I do admit I’ve since softened on my opinion on jeans—I certainly think there is a gigantic difference between looking like you rolled out of bed and wearing jeans that are neat and fit you well.
But the fact that I put it out there, and it was so controversial, is what began to gain us some awareness.
(Plus, it was the first blog post that Mitch Joel commented on. And I didn’t care that he disagreed with me. All I cared about was that Mitch freaking Joel commented on Spin Sucks!)
Of course, the landscape out there is different now: a blog post like that published today probably wouldn’t drive business for us the way it did, nor would it convert leads.
But it did gain us tons of new subscribers and the attention of some of the industry’s major influencers.
And, to this day, people still give me a hard time about my opinion on jeans!
To which I almost always respond:
It was EIGHT YEARS AGO, people!
Your Content Has to Reach Humans and Search Engines
This is really crucial.
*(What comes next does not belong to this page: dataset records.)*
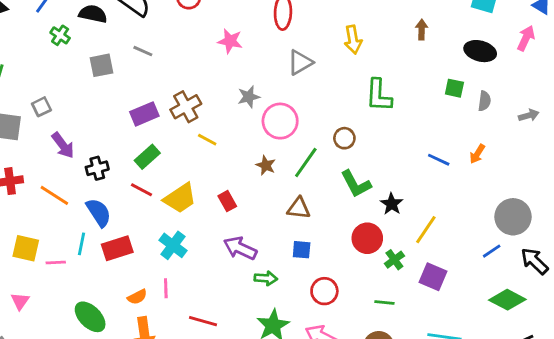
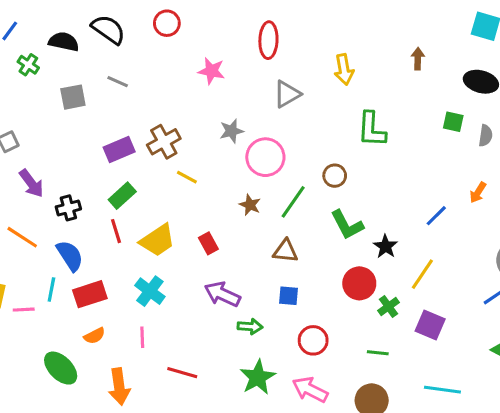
blue line: (439, 160) -> (436, 216), moved, turned -70
red line: (142, 190) -> (116, 231), turned 45
orange semicircle: (137, 297) -> (95, 336), moved

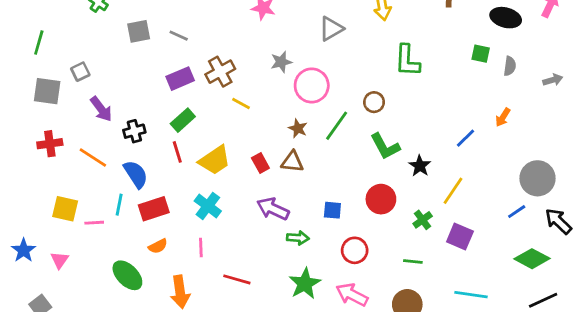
gray line: (118, 82) -> (179, 36), moved
brown triangle: (285, 251) -> (292, 162), moved
red circle: (359, 283) -> (381, 199), moved

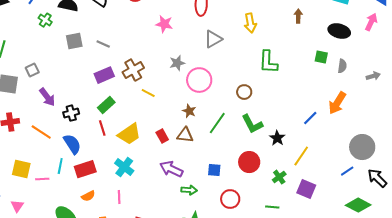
orange arrow: (503, 117) -> (337, 103), size x1.6
green line: (337, 126) -> (217, 123), moved

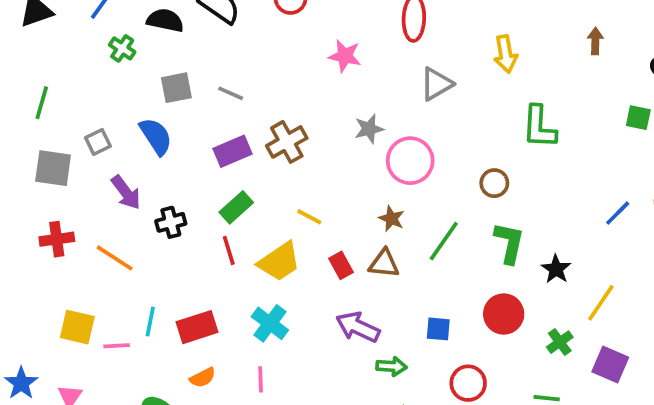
yellow line: (148, 93) -> (309, 217), moved
blue line: (310, 118) -> (618, 213), moved
green L-shape: (252, 124) -> (509, 243), turned -140
blue semicircle: (72, 144) -> (156, 136), moved

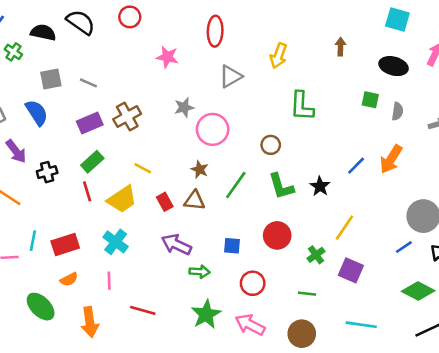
yellow arrow: (506, 54) -> (278, 56), turned 30
green L-shape: (509, 243) -> (281, 186), turned 152
black star: (556, 269) -> (320, 186), moved

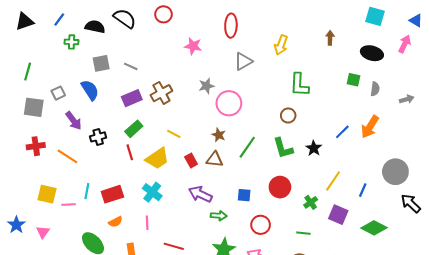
green cross: (13, 52) -> (72, 42), turned -32
brown circle: (271, 145) -> (288, 116), moved
blue line: (404, 247) -> (363, 190), moved, turned -32
green diamond: (418, 291) -> (374, 228), moved

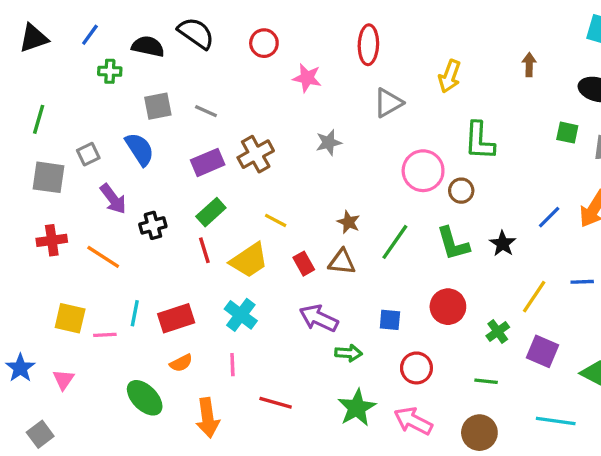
red circle: (163, 14) -> (264, 43), moved
pink circle: (229, 103) -> (423, 171), moved
blue line: (363, 190) -> (582, 282), moved, turned 64

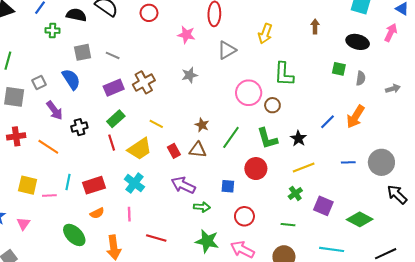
pink star: (307, 78) -> (186, 35), moved
yellow line: (534, 297) -> (304, 167), moved, turned 35
red circle: (448, 307) -> (256, 169), moved
green star: (357, 408) -> (207, 241), turned -30

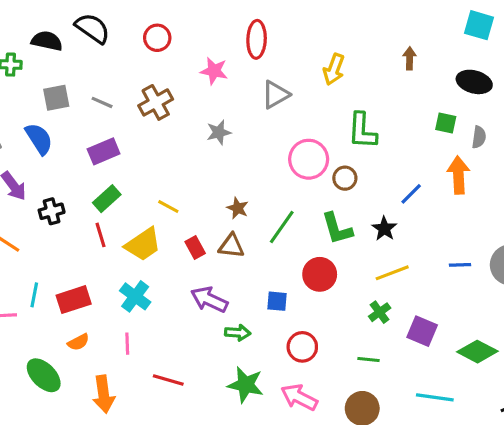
brown cross: (144, 82) -> (156, 102), moved
orange arrow: (356, 117) -> (458, 175), moved, turned 145
blue line: (327, 122) -> (411, 194), moved

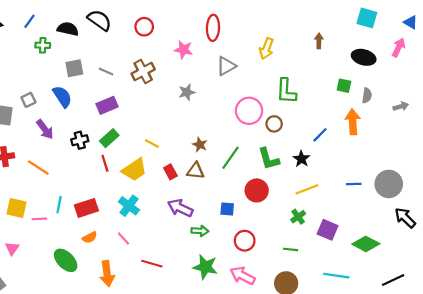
black cross: (52, 211) -> (80, 140), moved
pink line: (127, 344) -> (123, 239), turned -40

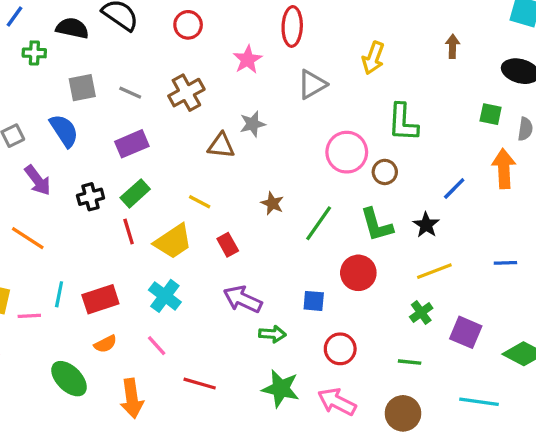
pink star: (184, 50) -> (248, 60), turned 30
brown triangle: (196, 171) -> (221, 146), moved

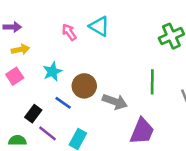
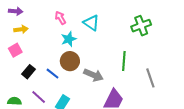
cyan triangle: (99, 26) -> (91, 23), moved
cyan star: (52, 72) -> (69, 39), moved
black rectangle: (33, 114) -> (29, 72), moved

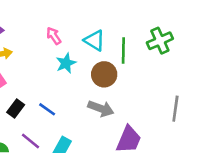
brown circle: (70, 61) -> (104, 74), moved
green line: (124, 61) -> (123, 50), moved
gray line: (150, 78) -> (175, 109), turned 30

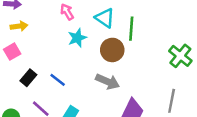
green cross: (160, 41) -> (180, 56), moved, turned -30
gray line: (175, 109) -> (172, 101), moved

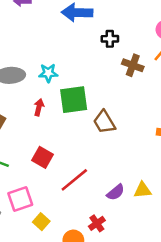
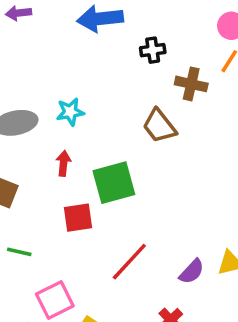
green square: (74, 100) -> (114, 183), moved
brown trapezoid: (104, 122) -> (159, 126), moved
red square: (43, 157) -> (78, 218), moved, turned -30

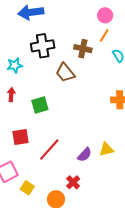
black cross: (153, 50) -> (43, 46), moved, size x1.6
green square: (114, 183) -> (40, 105), size x0.7
red square: (78, 218) -> (21, 137), moved

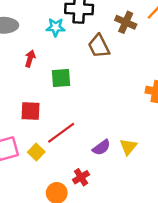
cyan star: (15, 65) -> (56, 27), moved
yellow triangle: (106, 149) -> (128, 147), turned -49
yellow square: (27, 188) -> (36, 152), moved

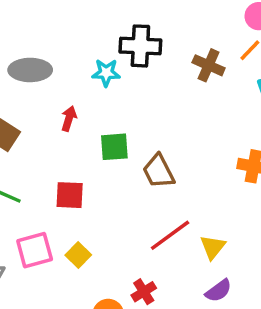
brown trapezoid: (99, 46) -> (159, 171), moved
red line: (61, 133) -> (170, 235), moved
purple semicircle: (101, 148) -> (218, 291), moved

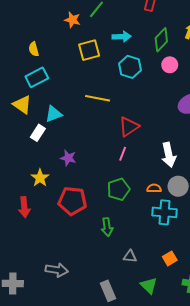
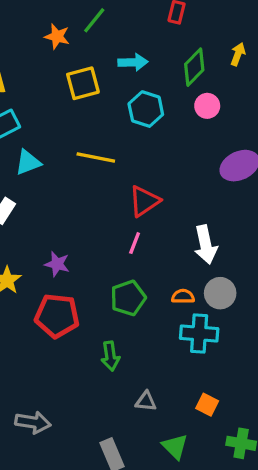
cyan triangle: (54, 114) -> (28, 162), moved
purple star: (68, 158) -> (57, 264), moved
orange square: (170, 258) -> (207, 405), turned -32

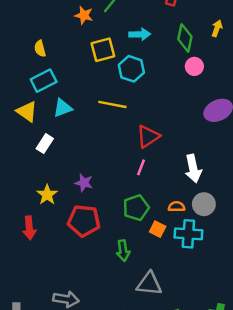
green diamond: (194, 67) -> (185, 38), turned -32
cyan hexagon: (146, 109) -> (131, 69), moved
gray triangle: (146, 401) -> (149, 284), size x1.6
orange square: (207, 405) -> (158, 229), moved

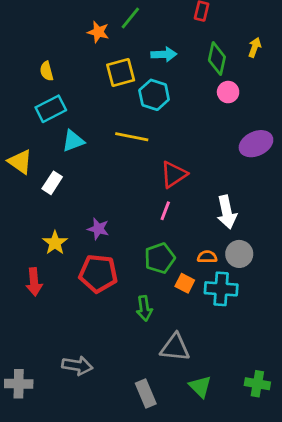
yellow triangle: (27, 112) -> (20, 162), moved

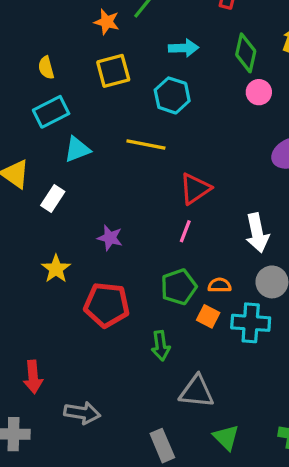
yellow square: (121, 72) -> (113, 71), moved
purple star: (98, 229) -> (110, 238), moved
orange semicircle: (207, 257) -> (220, 285), moved
red arrow: (34, 282) -> (33, 377), moved

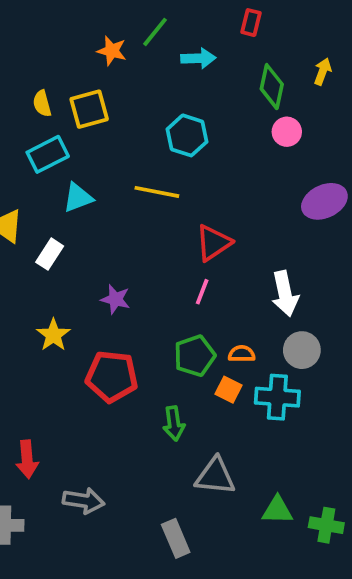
cyan arrow: (184, 48) -> (198, 58), moved
yellow square: (113, 71) -> (89, 109), moved
green triangle: (226, 437) -> (277, 510), moved, turned -44

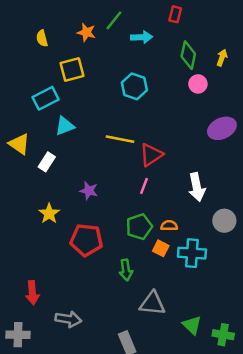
yellow arrow: (323, 71) -> (222, 58), moved
yellow semicircle: (42, 103) -> (42, 38), moved
yellow line: (157, 192) -> (120, 139), moved
gray circle: (302, 350) -> (224, 221), moved
green triangle: (277, 510) -> (192, 325), turned 42

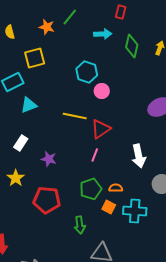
cyan arrow: (142, 37) -> (103, 34), moved
pink circle: (198, 84) -> (102, 91), moved
white rectangle: (47, 162) -> (21, 143), moved

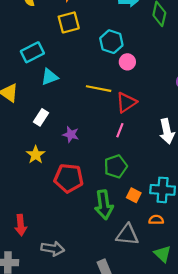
yellow square: (35, 58) -> (69, 22), moved
orange semicircle: (116, 188) -> (156, 220), moved
orange square: (109, 207) -> (134, 195), moved
green arrow: (80, 225) -> (104, 205), size x1.5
Especially if you’re the little guy, or a newcomer, or if you have something to prove, David versus Goliath style. You have to focus on your priority keywords.
And here’s the rub: your keyword may not be what has high search volume or high competition.
As communicators, it is likely that on some level, we will be competing with one another for some of the same phrases, such as public relations, social media, and content marketing.
If you want to be found for “media training” or “public relations” or “media relations,” it’s likely you’re going to have a hard time competing against the first results—Wikipédia, Forbes, PRSA—and your website won’t show up on the first page of search results.
However, we each have our areas of expertise which means we’ll each have to identify differentiated phrases that we can individually compete on.
To figure out what your target keywords or phrases should be, you should do this exercise:
- Write down all the questions you are asked in new business or sales meetings.
- Write down all the questions your customer service department is asked.
- Go to your website or your internal server, Dropbox or Google Drive and grab your most frequently asked questions sheet.
- Go into your sent mail and scroll to see what kinds of questions your clients are asking that you’re writing long answers to… everyday. Write those down.
This is your starting point: if you are being asked all those questions, this is what people are looking and searching for.
If you have the answers, and you’re best suited to provide the solutions, they should be finding you when they search these things.
Take the questions you just wrote down and distill them into keywords or keyword phrases.
Your priority keywords are extremely important.
Figure them out, focus on them, and talk about everything you can related to them.
Strategy Used to Generate Content Ideas
Here’s the strategy we use to generate content ideas:
- Start with your primary keyword.
- Take that topic and turn it into a headline. This is your main content topic.
- Next, think about three topics that splinter off that topic.
- Then break those subtopics into three even more targeted headline ideas.
Congratulations! You just came up with 13 relevant pieces of content that you can create to add to your owned media campaigns.
It gets easier and easier the more you do it, too.
Once you get in the habit, you’ll be able to take any primary keyword or keyword phrase and turn it into dozens of great pieces to use and share.